Then it was time to get in a quick line to start the climb.
After hearing the upbeat pop music all around the event and high-fiving smiling volunteers who cheered for runners at the course entrance, the gray and white steel stairwell was a quick reminder that there was work to do.
It was quiet enough to hear the vents and the echoes of rubber against metal steps. I started jogging up the stairwell and hoped for the best.
At each floor there were signs to follow that ensured runners they were on the correct route to the top. Since each runner was sent one at a time at intervals, there was always room to pass, or be passed by, other runners throughout the entire course. But after a handful of floors, runners started to catch up with each other, which reassured me I was on the right track.
Most runners hugged the rail. I naturally grabbed it for support when I started to get tired.
At the 12th floor, I wondered, again, “what did I get myself into?” as the echoes of runners’ huffing and puffing got louder at every floor.
But the flow continued and climbers went through variations of quick spurts with short breaks, or aimed to keep a consistent pace.
At the 17th floor, runners were handed Dixie cups of water. Around the 36th floor, I thought I hit my “second wind.” At the 42nd, I stopped and hoped for a third.
I stopped once more and then made it to the 56th floor, which alone was worth the effort.
“Come on in for some water and fresh air,” the volunteers said.
Runners were allowed to rest at an entirely vacant building floor with windows that allowed for an up-to-the-edge, 360-degree view of Los Angeles from one of its highest points. Many runners stopped to take a break and take more photos.

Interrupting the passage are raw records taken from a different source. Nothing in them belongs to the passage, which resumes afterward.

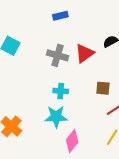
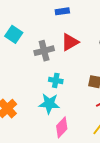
red triangle: (85, 53) -> (70, 42), moved
gray cross: (58, 55) -> (44, 51), moved, turned -36

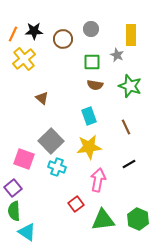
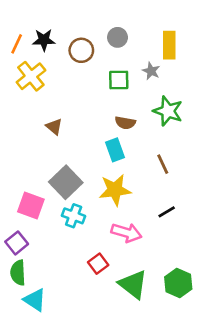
brown semicircle: (95, 85) -> (125, 123), moved
pink arrow: (98, 180) -> (127, 233), turned 95
green triangle: (103, 220) -> (133, 284), turned 45

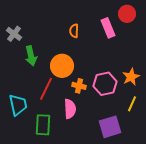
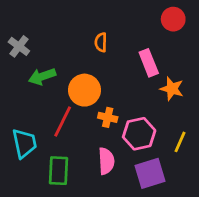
pink rectangle: (108, 28) -> (149, 63), moved
green arrow: (31, 56) -> (42, 76), turned 84
orange star: (131, 77) -> (172, 89), moved, turned -30
pink hexagon: (105, 84) -> (139, 134), moved
pink semicircle: (70, 109) -> (106, 161), moved

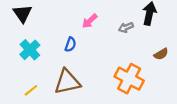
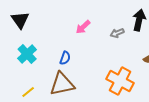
blue semicircle: (70, 44) -> (65, 58), moved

“Only 19 floors left,” volunteers shouted as runners left the pseudo observatory.
At the 65th floor, the huffing and puffing turned into what sounded like a rehearsed cacophony, and Jell-O came to mind when I thought about the condition of my legs.
But at floor 70, I got that feeling of accomplishment that erased any remaining doubts about finishing.

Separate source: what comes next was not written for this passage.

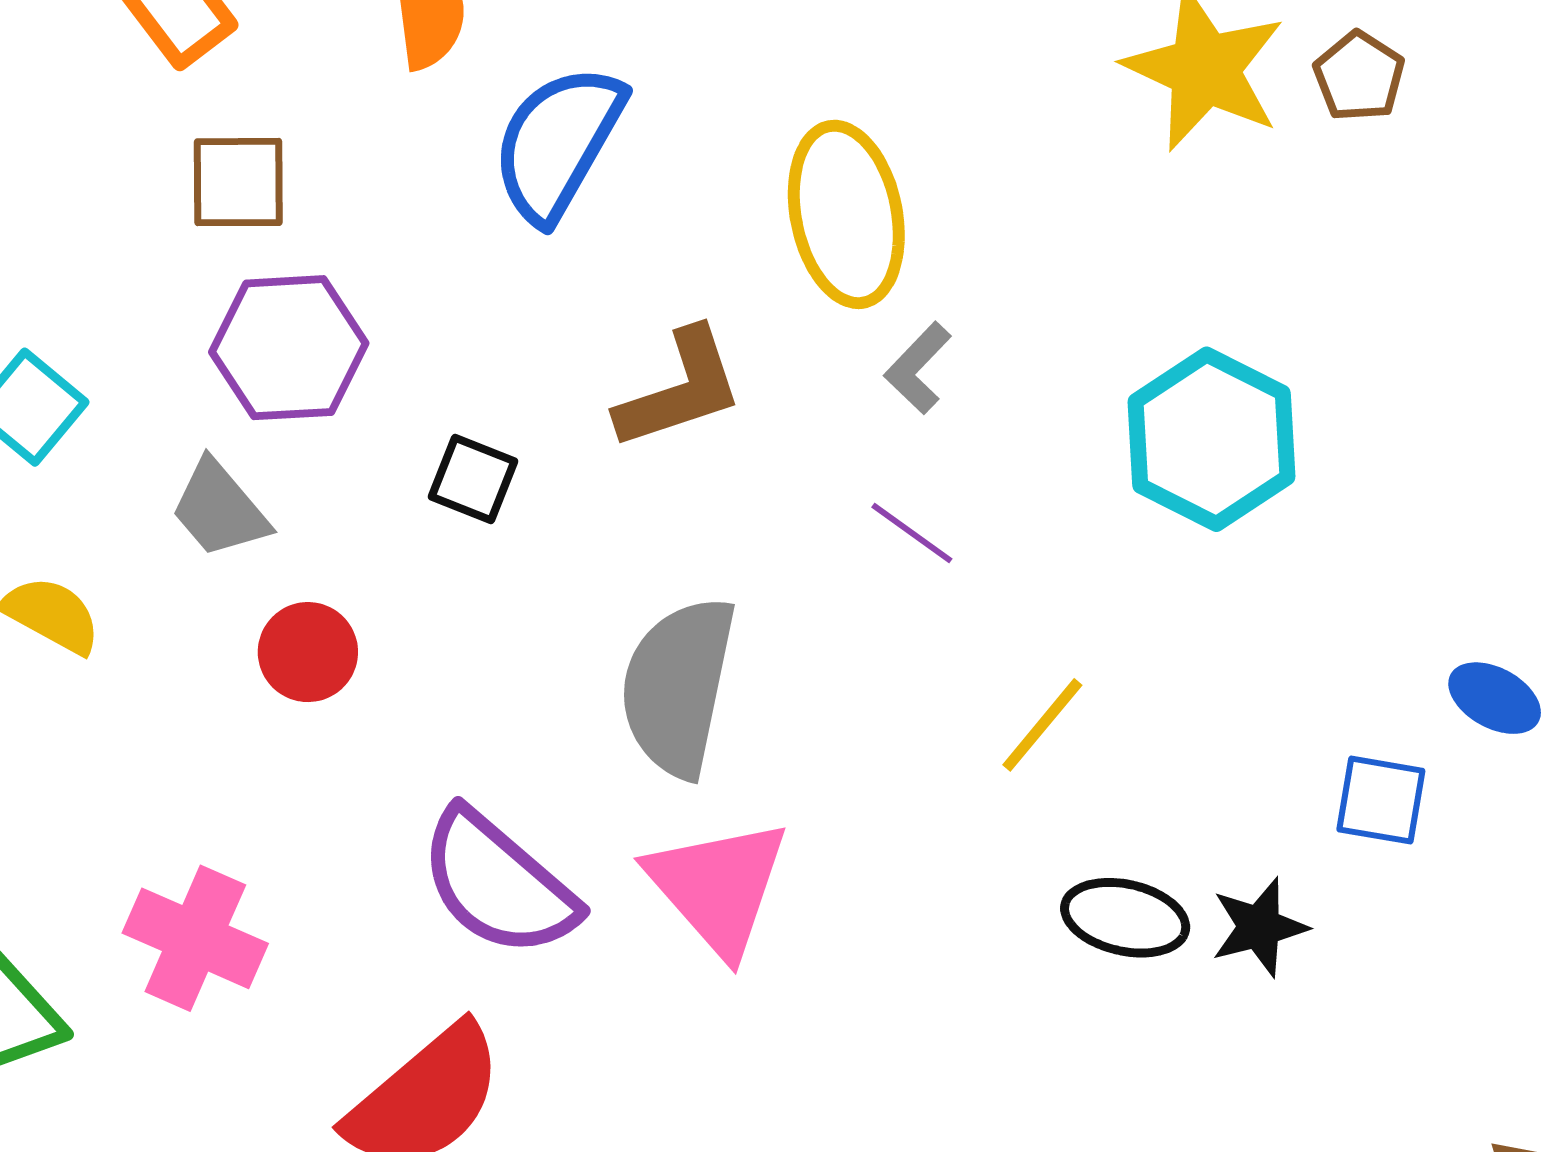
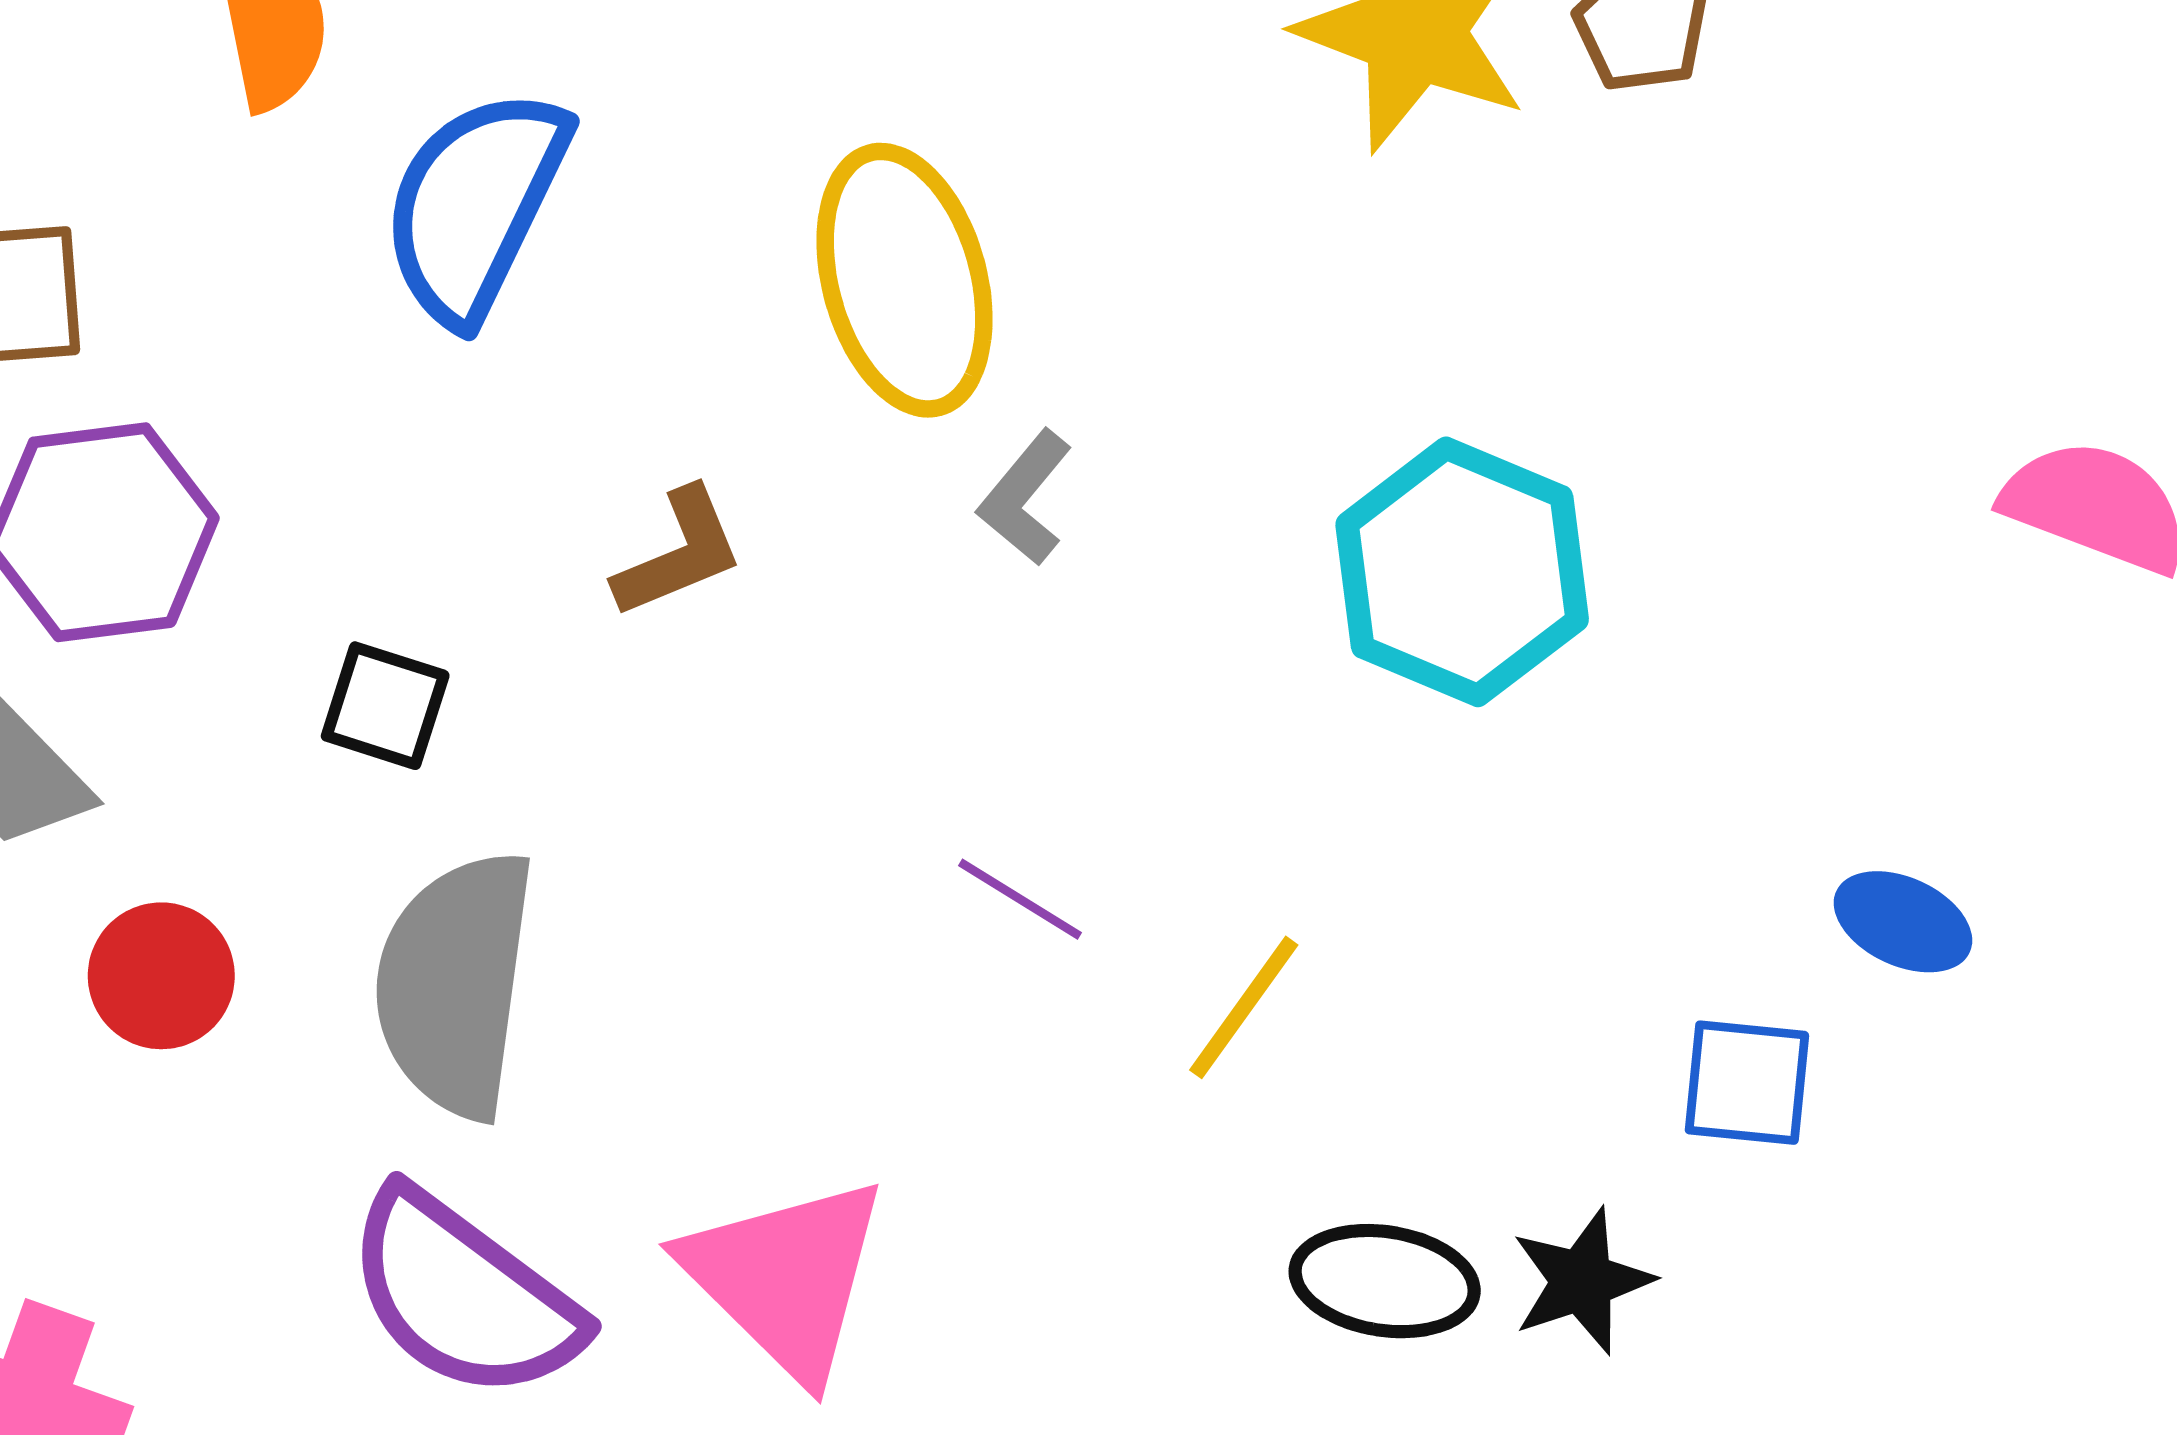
brown L-shape: (680, 389) -> (679, 553), size x0.7
purple line: (912, 533) -> (1020, 899), moved
gray semicircle: (678, 686) -> (455, 984), moved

Runners were greeted with a hearty “congratulations,” more high fives, and awarded medals for the achievement. I finished with a modest time of 30:30.

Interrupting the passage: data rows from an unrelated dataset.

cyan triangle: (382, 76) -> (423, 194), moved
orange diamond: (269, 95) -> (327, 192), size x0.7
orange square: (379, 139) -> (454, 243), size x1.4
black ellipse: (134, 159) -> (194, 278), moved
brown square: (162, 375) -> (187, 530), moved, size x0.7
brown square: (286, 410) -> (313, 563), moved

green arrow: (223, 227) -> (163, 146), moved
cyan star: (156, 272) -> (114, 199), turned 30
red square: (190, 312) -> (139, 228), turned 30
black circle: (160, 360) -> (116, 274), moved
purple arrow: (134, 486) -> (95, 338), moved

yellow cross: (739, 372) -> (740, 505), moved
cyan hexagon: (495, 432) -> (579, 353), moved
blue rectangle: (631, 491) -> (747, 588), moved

“It is a difficult activity. Anyone that gets to the top, kudos,” Dinkin said. “It taxes the body a lot – probably the cardiovascular system more than muscles.”
Runners stepped outside on the balcony on the 75th floor, where I finally realized why I took the challenge while I looked around again at Los Angeles.
After the finish, there are more stairs – though not many – down to the 67th floor. There were open rooms and hallways to hangout, drink water, eat bananas, take photos, and propose to girlfriends, like runner Daniel Rodriquez did with his now-fiancé Tammy, to a round of applause after completing the climb.
Lucas Matison, 18, won the elite class and set a new event record with a time of 8:56. He beat second place winner, Sproule Love, 44 from New York – the winner of the most recent run at the Stratosphere in Las Vegas. Veronica Stocker, 46, won the female category.
Other stair climb participants included 115 active members of the military, firefighters and police officers, who competed in a “full gear” category. That means they climbed up the 75 floors in full uniform instead of workout clothes. For firefighters, that can mean up to 85 extra pounds of gear, said Whitney Smith, associate director of development for Ketchum-Downtown YMCA.
Despite the shirts’ logos, runners took the elevators back down where they were invited to enjoy music, food trucks, games and a beer garden at the Hope Street Block Party.
Smith said when the event started 22 years ago there was more than one competition, but stair climbing became the main attraction, so now it is the main event. In 2004, 700 people participated, compared to 3,376 in the open class this year.
All the money raised – approximately $710,000 – will support Ketchum-Downtown YMCA’s programs and services.